Politicians have been in denial about the effects of mass immigration, calling anyone who expressed misgivings “racist”. Now that we have the highest birth rate since 1972, and the most popular boys’ name in the UK is Mohammed and its variants, they squabble over who is to blame for a third of councils having to lay on “bulge” reception classes.

It’s not only schools that are in crisis. Five years ago, a doctor who works at Charing Cross Hospital told me that thousands of foreigners were arriving at Waterloo station, jumping into a cab and presenting at the A&E department with non-emergency complaints. Staff had no choice but to admit them to the main hospital for costly, long-term treatments. Is that doctor racist for pointing out that health tourism and excessive immigration are putting the NHS under intolerable strain? As Sonny is from Mumbai, he’s a pretty strange kind of racist.

No wonder three-quarters of those questioned in the Ashcroft poll reckoned that a “dramatic reduction” in immigration would ease the pressure on public services. As if.

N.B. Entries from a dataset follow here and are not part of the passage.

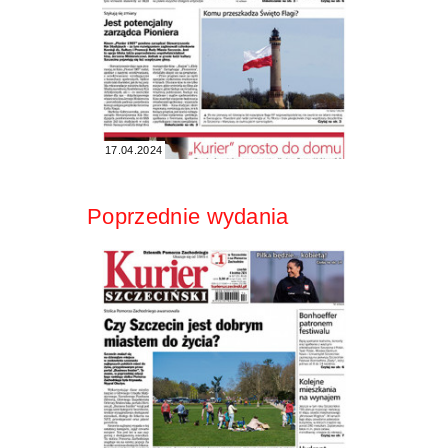
17.04.2024
Poprzednie wydania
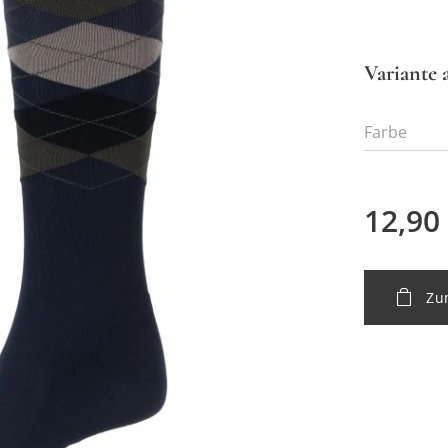
Variante 
Farbe
12,90
Zu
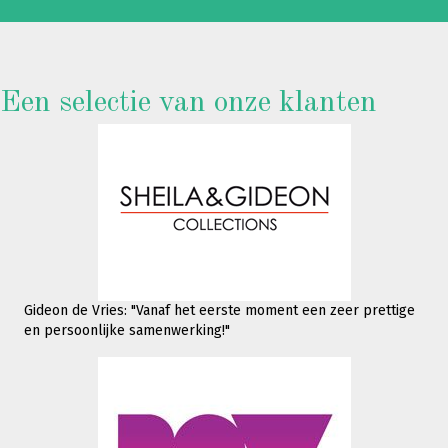
Een selectie van onze klanten
Gideon de Vries: "Vanaf het eerste moment een zeer prettige
en persoonlijke samenwerking!"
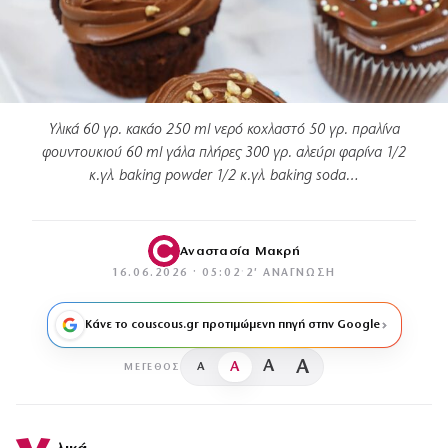
Yλικά 60 γρ. κακάο 250 ml νερό κοχλαστό 50 γρ. πραλίνα
φουντουκιού 60 ml γάλα πλήρες 300 γρ. αλεύρι φαρίνα 1/2
κ.γλ. baking powder 1/2 κ.γλ. baking soda…
Αναστασία Μακρή
16.06.2026 · 05:02
·
2′ ΑΝΆΓΝΩΣΗ
Κάνε το couscous.gr προτιμώμενη πηγή στην Google
A
A
A
A
ΜΈΓΕΘΟΣ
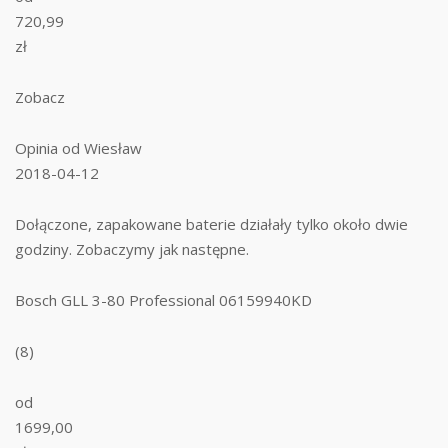
720,99
zł
Zobacz
Opinia od Wiesław
2018-04-12
Dołączone, zapakowane baterie działały tylko około dwie
godziny. Zobaczymy jak następne.
Bosch GLL 3-80 Professional 06159940KD
(8)
od
1699,00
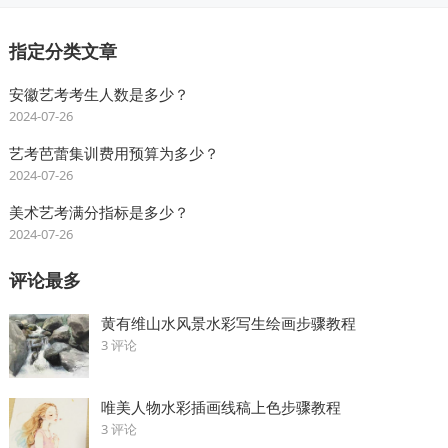
指定分类文章
安徽艺考考生人数是多少？
2024-07-26
艺考芭蕾集训费用预算为多少？
2024-07-26
美术艺考满分指标是多少？
2024-07-26
评论最多
黄有维山水风景水彩写生绘画步骤教程
3 评论
唯美人物水彩插画线稿上色步骤教程
3 评论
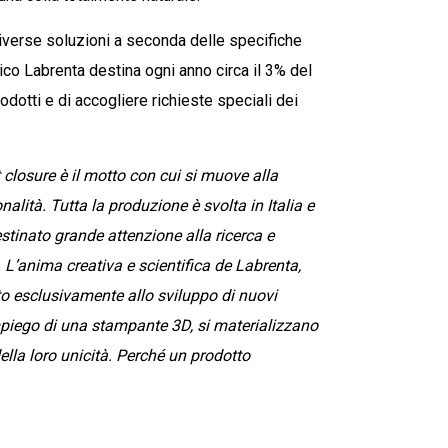
diverse soluzioni a seconda delle specifiche
co Labrenta destina ogni anno circa il 3% del
odotti e di accogliere richieste speciali dei
t closure è il motto con cui si muove alla
alità. Tutta la produzione è svolta in Italia e
stinato grande attenzione alla ricerca e
. L’anima creativa e scientifica de Labrenta,
to esclusivamente allo sviluppo di nuovi
l’impiego di una stampante 3D, si materializzano
ella loro unicità. Perché un prodotto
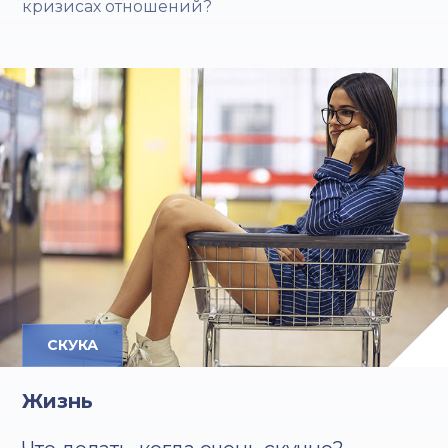
кризисах отношений?
СКУКА
Жизнь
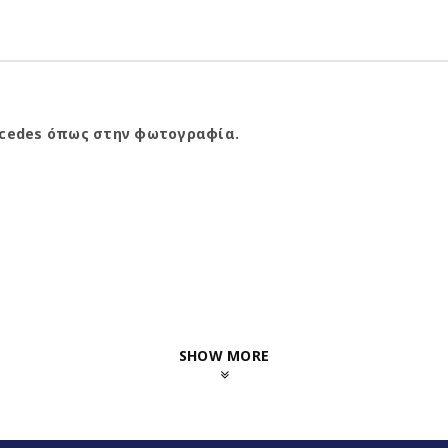
rcedes όπως στην φωτογραφία.
SHOW MORE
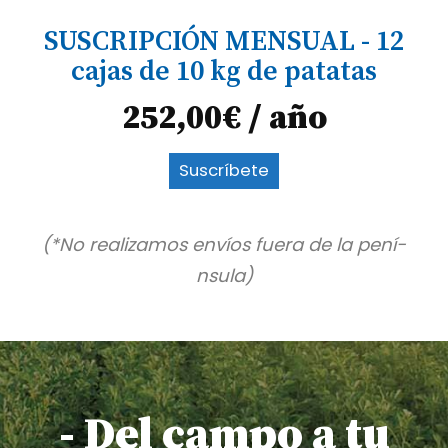
SUSCRIPCIÓN MENSUAL - 12
cajas de 10 kg de patatas
252,00
€
/ año
Suscríbete
(*No realizamos envíos fuera de la pení­
nsula)
- Del campo a tu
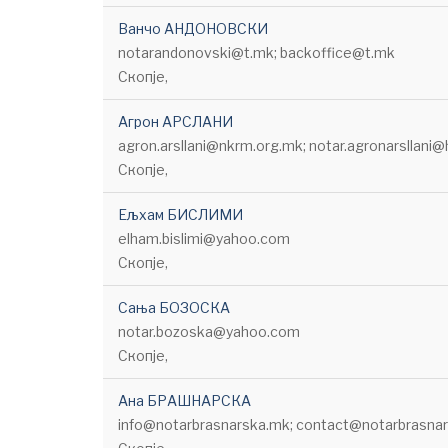
Ванчо АНДОНОВСКИ
notarandonovski@t.mk; backoffice@t.mk
Скопје,
Агрон АРСЛАНИ
agron.arsllani@nkrm.org.mk; notar.agronarsllani
Скопје,
Ељхам БИСЛИМИ
elham.bislimi@yahoo.com
Скопје,
Сања БОЗОСКА
notar.bozoska@yahoo.com
Скопје,
Ана БРАШНАРСКА
info@notarbrasnarska.mk; contact@notarbrasna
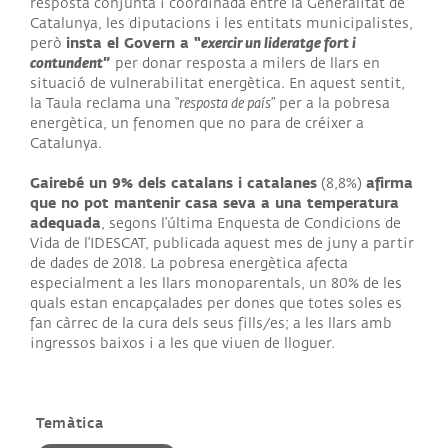
resposta conjunta i coordinada entre la Generalitat de
Catalunya, les diputacions i les entitats municipalistes,
insta el Govern a “
exercir un lideratge fort i
però
contundent
”
per donar resposta a milers de llars en
situació de vulnerabilitat energètica. En aquest sentit,
la Taula reclama una “
resposta de país
” per a la pobresa
energètica, un fenomen que no para de créixer a
Catalunya.
Gairebé un 9% dels catalans i catalanes
afirma
(8,8%)
que no pot mantenir casa seva a una temperatura
adequada
, segons l’última Enquesta de Condicions de
Vida de l’IDESCAT, publicada aquest mes de juny a partir
de dades de 2018. La pobresa energètica afecta
especialment a les llars monoparentals, un 80% de les
quals estan encapçalades per dones que totes soles es
fan càrrec de la cura dels seus fills/es; a les llars amb
ingressos baixos i a les que viuen de lloguer.
Temàtica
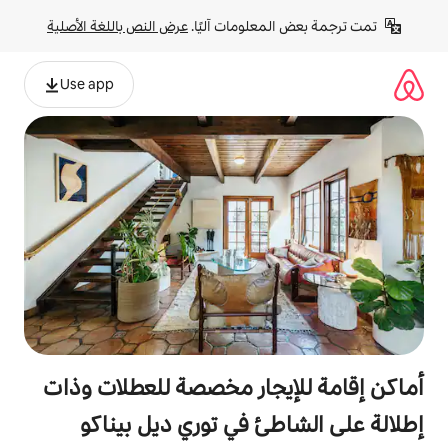
لومات آليًا. 
عرض النص باللغة الأصلية
Use app
جار مخصصة للعطلات وذات
ئ في توري ديل بيناكو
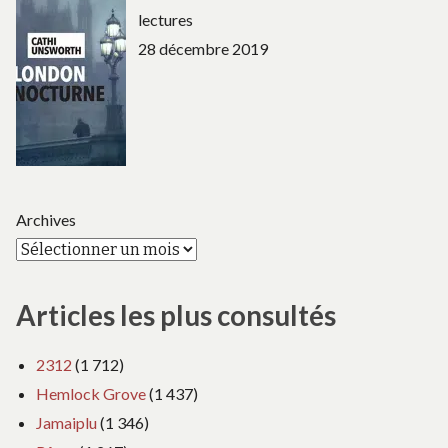
lectures
28 décembre 2019
Archives
Articles les plus consultés
2312
(1 712)
Hemlock Grove
(1 437)
Jamaiplu
(1 346)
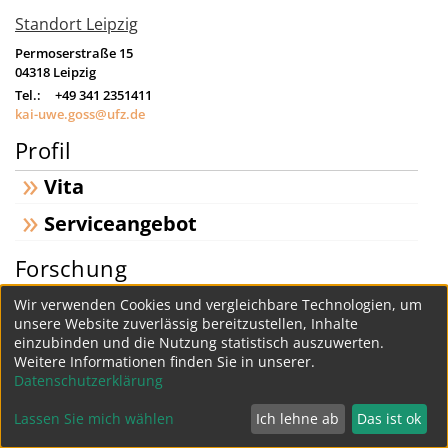
Standort Leipzig
Permoserstraße 15
04318
Leipzig
Tel.:
+49 341 2351411
kai-uwe.goss@ufz.de
Profil
Vita
Serviceangebot
Forschung
Projekte
Wir verwenden Cookies und vergleichbare Technologien, um
unsere Website zuverlässig bereitzustellen, Inhalte
Entwicklung einer kommerziellen Software zur
einzubinden und die Nutzung statistisch auszuwerten.
Vorhersage der Permeabilität von neutralen und
Weitere Informationen finden Sie in unserer.
ionischen ...
Datenschutzerklärung
Fördergeber: Bund;
01.05.2015 - 30.04.2017
Lassen Sie mich wählen
Ich lehne ab
Das ist ok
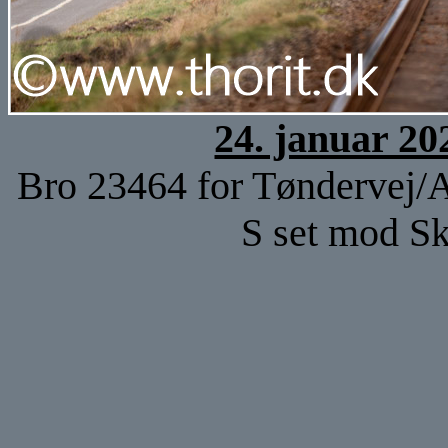
24. januar 20
Bro 23464 for Tøndervej
S set mod 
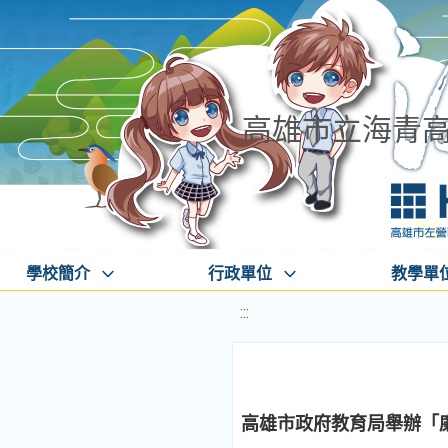
高雄市立海青
學校簡介
行政單位
教學單
:::
高雄市政府教育局舉辦「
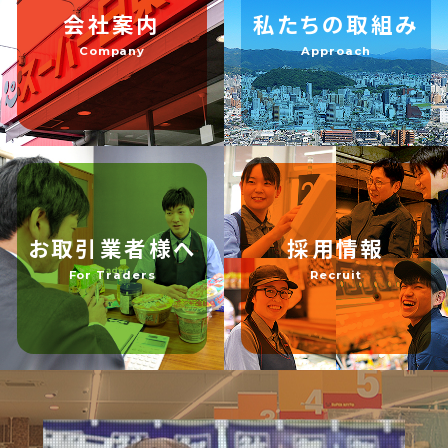
会社案内
私たちの取組み
Company
Approach
お取引業者様へ
採用情報
For Traders
Recruit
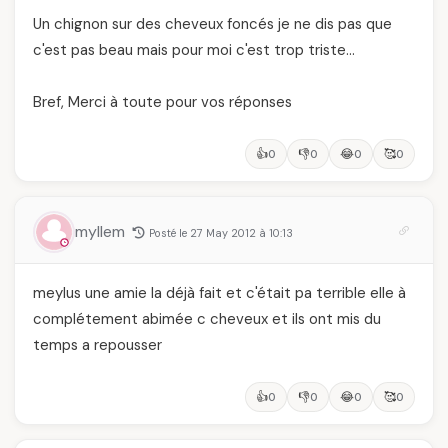
Un chignon sur des cheveux foncés je ne dis pas que
c'est pas beau mais pour moi c'est trop triste…
Bref, Merci à toute pour vos réponses
👍
👎
😂
🥰
0
0
0
0
myllem
Posté le 27 May 2012 à 10:13
meylus une amie la déjà fait et c'était pa terrible elle à
complétement abimée c cheveux et ils ont mis du
temps a repousser
👍
👎
😂
🥰
0
0
0
0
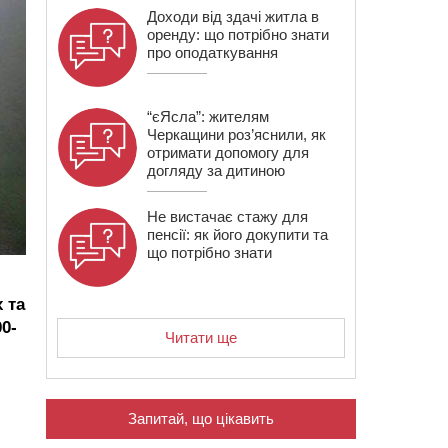
Доходи від здачі житла в
оренду: що потрібно знати
про оподаткування
“єЯсла”: жителям
Черкащини роз’яснили, як
отримати допомогу для
догляду за дитиною
Не вистачає стажу для
пенсії: як його докупити та
що потрібно знати
 та
0-
Читати ще
Запитай, що цікавить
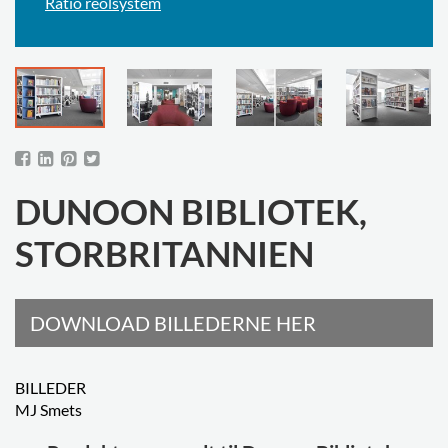
Ratio reolsystem
DUNOON BIBLIOTEK,
STORBRITANNIEN
DOWNLOAD BILLEDERNE HER
BILLEDER
MJ Smets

Tory promises to cut the numbers coming in are pretty hollow when the Lisbon Treaty, signed by Labour, prevents us from reducing intra-EU immigration. So we can keep out wonderful Australian teachers and Indian engineers, but 100,000 Romanians can come in and we have to send child benefit to their offspring back in Romania. No, madam, I’m not joking. We are the teat that Eastern Europe comes to suckle on. And you wonder why even the most easy-going Brit is fed up with immigration.

By far the best analysis of this mess is to be found in David Goodhart’s book, The British Dream: Successes and Failures of Post-War Immigration. Goodhart has had the guts to challenge the liberal consensus that held that unchecked immigration was simply marvellous, without ever explaining whose interests it was meant to serve. Like many of us who grew up in the monochrome Sixties, Goodhart says he is happy living in a vibrant, multi-racial society, “but I have come to believe that Britain has had too much immigration, too quickly, and much of it, especially for the least well-off, has not produced self-evident economic benefit”.

And so say all of us. With Britain’s borders reported to be in a “state of chaos” and criminals from inside the EU who are wanted in their own homeland able to arrive here unhindered, the case for renegotiating our relationship with Europe grows by the day. Getting back the ability to expel foreign criminals and to protect our schools and hospitals from collapse would be a start.

It is not immigration per se that decent Britons object to. It insults immigrants and their families settled here and contributing to our shared national life to say that it is. No, it is the indiscriminate and unsustainable mass influx permitted by a reckless and cowardly political class that has tested this nation’s tolerance to the limit. In doing so, they have eroded the very quality that was once the proudest boast of lovely, free, magnanimous England.